Zaman geçiyor, ikna çalışmaları devam ediyordu. Tam kapının kırılmasına ve içeri girilmeye karar verilmişti ki, polislerden biri heyecanla gelip alt kısmında, yalpalığın üzerinde gemiye ait olmayan büyük bir sandık olduğunu söyledi. Bu duruma kimse anlam verememişti elbette. Bunun üzerine emniyet müdürü hep beraber aşağı inmemizi istedi. Canına kastetmeye çalışan kişiyi kamarada bırakıp gemi mürettebatı da dahil olmak üzere hepimiz bu garip sandığa bakmaya gittik. Gördüğümüz manzara şaşırtıcıydı: İki metre uzunluğunda, yaklaşık bir metre derinliğindeki metalden yapılmış bir sandık, geminin bordasına, yalpalık üzerine monte edilmiş ve her tarafı kapatılmıştı. Sandığın etrafı güvenlik şeridiyle korumaya alındı ve hemen Narkotik Şube ekiplerine haber verildi.

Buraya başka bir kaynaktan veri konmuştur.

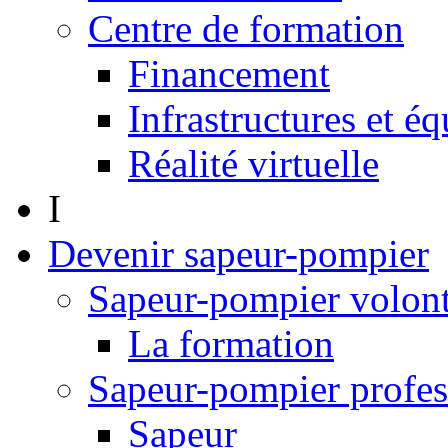
Centre de formation
Financement
Infrastructures et é
Réalité virtuelle
I
Devenir sapeur-pompier
Sapeur-pompier volont
La formation
Sapeur-pompier profes
Sapeur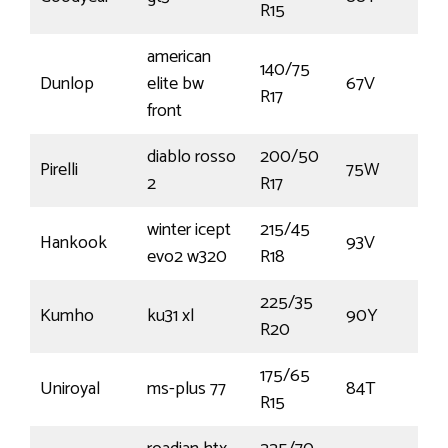
R15
american
140/75
Dunlop
elite bw
67V
R17
front
diablo rosso
200/50
Pirelli
75W
2
R17
winter icept
215/45
Hankook
93V
€
evo2 w320
R18
225/35
Kumho
ku31 xl
90Y
R20
175/65
Uniroyal
ms-plus 77
84T
R15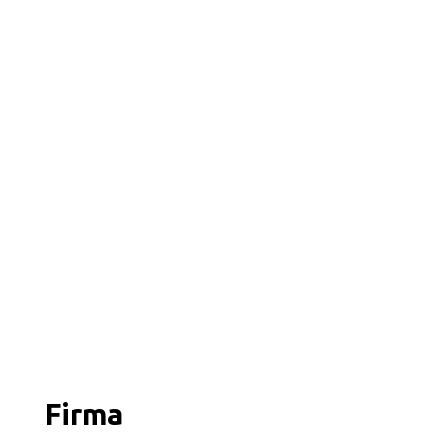
Firma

istanbul Emniyetinden çağırılan narkotik ekibi geldikten sonra, sandığı bulunduğu yerden almak için tersaneden ekip ayarladık. İçinde gaz birikmiş olması ihtimaline karşı matkapla iki yerden delik açıp önlem aldıktan sonra sandığı yerinden çıkardık. Bu arada, özellikle narkotik şube 13 müdürü ve ekibinin de hakkını vermek lazım. Yolda görseniz polis olduklarına muhtemelen ihtimal vermezdiniz. Artık sıra sandığı açmaya gelmişti. Üst tarafından dikkatlice kestik. İçinden çıkan maddeleri anlamamıştık ama yardımımıza Narkotik Şube’den, görünüşünü hiçbir zaman unutmayacağım bir polis memuru koştu. Sandıkta toplam ağırlığı 140 kilogramı bulan kokain, metamfetamin ve uyarıcı olduğu anlaşıldı.

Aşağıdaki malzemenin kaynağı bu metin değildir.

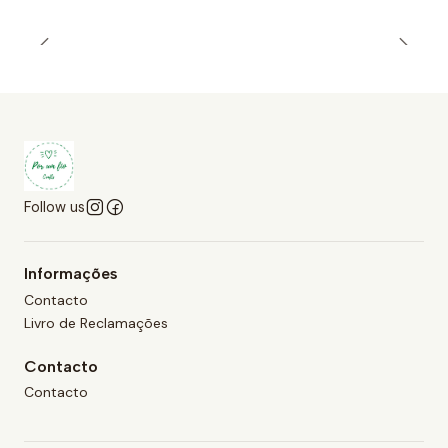
Follow us
Informações
Contacto
Livro de Reclamações
Contacto
Contacto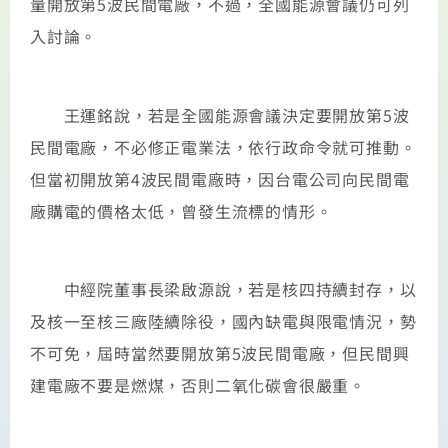
量開放第5波民間電廠，不過，全國能源會議仍可列
入討論。
王運銘說，若是全國能源會議決定要開放第5波
民間電廠，不必修正電業法，依行政命令就可推動。
但當初開放第4波民間電廠時，因台電公司向民間電
廠購電的價格太低，曾發生流標的情形。
中經院董事長梁啟源說，若是核四持續封存，以
及核一至核三廠陸續除役，國內缺電與限電情況，勢
不可免，屆時當然要開放第5波民間電廠，但民間興
建電廠不要是燃煤，否則二氧化碳會很嚴重。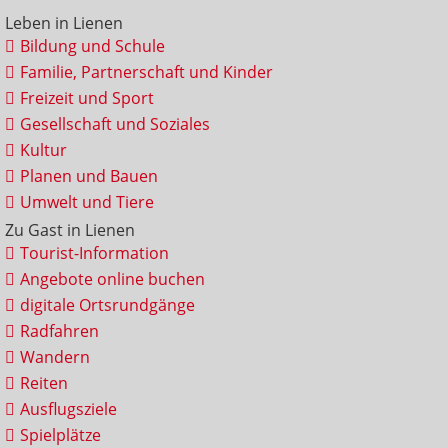
Leben in Lienen
Bildung und Schule
Familie, Partnerschaft und Kinder
Freizeit und Sport
Gesellschaft und Soziales
Kultur
Planen und Bauen
Umwelt und Tiere
Zu Gast in Lienen
Tourist-Information
Angebote online buchen
digitale Ortsrundgänge
Radfahren
Wandern
Reiten
Ausflugsziele
Spielplätze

Bu sırada yukarda intihar teşebbüsünde bulunan şahıs kendiliğinden yanımıza gelmiş ve ambulansla hastaneye sevk edilmek istediğini söylemişti. Geri kalan gemi mürettebatını polis ifadesi alınmak üzere emniyet müdürlüğüne götürdüler. İşin komik yanı, mürettebat polis araçlarına sığmayınca tersaneden araba tahsis edildi. Polisler tarafından kullanılan araçlar yol boyunca emniyet şeridini kullandığı için de birkaç gün sonra tersaneye yüklü miktarda trafik cezası geldi. Kaptan, çarkçıbaşı ve 2. kaptanla birlikte toplam beş kişi tutuklandı. Üç aylık yargılamanın sonunda sınır dışı edildiler. Bu olaydan iki gün sonra, dönemin en çok satan gazetelerinde “İstanbul Narkotik Şube’nin büyük operasyonu” manşetini görmek şaşırtıcı olmadı doğrusu.